- **Extracted information**:
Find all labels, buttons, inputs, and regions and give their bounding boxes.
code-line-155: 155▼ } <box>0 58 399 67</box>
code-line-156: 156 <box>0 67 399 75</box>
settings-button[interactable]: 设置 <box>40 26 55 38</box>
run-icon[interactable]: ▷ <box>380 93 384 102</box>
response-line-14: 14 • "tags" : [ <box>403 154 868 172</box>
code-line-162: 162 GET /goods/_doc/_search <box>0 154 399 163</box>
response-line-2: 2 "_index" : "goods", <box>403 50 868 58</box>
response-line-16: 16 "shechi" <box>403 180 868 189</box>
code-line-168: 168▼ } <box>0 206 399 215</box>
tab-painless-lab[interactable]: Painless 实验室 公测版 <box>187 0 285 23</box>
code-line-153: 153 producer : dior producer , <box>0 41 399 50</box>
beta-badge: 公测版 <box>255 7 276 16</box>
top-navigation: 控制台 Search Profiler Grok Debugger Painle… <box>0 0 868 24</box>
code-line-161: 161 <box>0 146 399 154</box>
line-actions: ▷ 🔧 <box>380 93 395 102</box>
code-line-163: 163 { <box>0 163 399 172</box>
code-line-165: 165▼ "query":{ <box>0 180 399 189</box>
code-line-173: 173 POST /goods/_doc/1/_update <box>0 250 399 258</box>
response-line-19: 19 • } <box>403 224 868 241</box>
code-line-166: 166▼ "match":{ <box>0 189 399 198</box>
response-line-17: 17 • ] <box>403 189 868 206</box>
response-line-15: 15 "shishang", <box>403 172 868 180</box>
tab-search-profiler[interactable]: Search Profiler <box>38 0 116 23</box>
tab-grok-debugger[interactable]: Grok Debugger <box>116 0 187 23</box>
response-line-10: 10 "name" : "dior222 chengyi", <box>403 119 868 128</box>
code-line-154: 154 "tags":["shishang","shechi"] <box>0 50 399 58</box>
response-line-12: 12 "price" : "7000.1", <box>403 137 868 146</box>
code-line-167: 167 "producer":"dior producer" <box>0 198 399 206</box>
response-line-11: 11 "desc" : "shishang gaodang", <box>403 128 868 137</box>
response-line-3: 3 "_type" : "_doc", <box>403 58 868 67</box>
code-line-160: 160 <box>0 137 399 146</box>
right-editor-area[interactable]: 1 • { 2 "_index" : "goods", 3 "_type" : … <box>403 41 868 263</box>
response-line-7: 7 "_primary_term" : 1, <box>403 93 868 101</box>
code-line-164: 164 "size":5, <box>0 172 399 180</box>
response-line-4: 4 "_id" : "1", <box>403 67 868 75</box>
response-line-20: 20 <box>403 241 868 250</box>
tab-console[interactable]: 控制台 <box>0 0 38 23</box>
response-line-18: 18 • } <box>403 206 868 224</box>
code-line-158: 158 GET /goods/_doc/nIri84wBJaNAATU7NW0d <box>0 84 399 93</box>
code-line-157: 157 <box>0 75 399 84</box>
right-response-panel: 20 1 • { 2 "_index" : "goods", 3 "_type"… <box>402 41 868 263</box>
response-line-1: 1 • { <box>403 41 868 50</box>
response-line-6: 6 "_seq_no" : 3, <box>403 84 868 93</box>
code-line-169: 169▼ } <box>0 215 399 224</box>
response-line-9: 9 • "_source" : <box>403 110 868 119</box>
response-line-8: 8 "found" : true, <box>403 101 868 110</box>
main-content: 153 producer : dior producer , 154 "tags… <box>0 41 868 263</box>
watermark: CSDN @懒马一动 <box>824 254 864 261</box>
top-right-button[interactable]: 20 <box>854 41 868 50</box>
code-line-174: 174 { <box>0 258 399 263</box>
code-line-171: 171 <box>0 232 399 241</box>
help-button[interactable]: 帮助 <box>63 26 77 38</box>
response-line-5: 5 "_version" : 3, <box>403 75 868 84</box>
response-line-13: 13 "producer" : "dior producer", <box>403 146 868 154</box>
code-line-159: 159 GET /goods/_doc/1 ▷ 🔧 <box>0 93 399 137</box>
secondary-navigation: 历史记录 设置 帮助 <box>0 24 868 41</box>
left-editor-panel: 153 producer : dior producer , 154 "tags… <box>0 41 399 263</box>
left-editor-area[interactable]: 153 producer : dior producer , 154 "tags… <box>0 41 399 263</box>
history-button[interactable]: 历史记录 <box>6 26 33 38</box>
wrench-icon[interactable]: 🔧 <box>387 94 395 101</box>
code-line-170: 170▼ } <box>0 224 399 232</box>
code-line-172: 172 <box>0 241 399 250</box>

- **Directions for this task**:
Report each line in the entries where the string "tags" occurs.

- **Finished task**:
response-line-14: 14 • "tags" : [ <box>403 154 868 172</box>
code-line-154: 154 "tags":["shishang","shechi"] <box>0 50 399 58</box>
main-content: 153 producer : dior producer , 154 "tags… <box>0 41 868 263</box>
left-editor-panel: 153 producer : dior producer , 154 "tags… <box>0 41 399 263</box>
left-editor-area[interactable]: 153 producer : dior producer , 154 "tags… <box>0 41 399 263</box>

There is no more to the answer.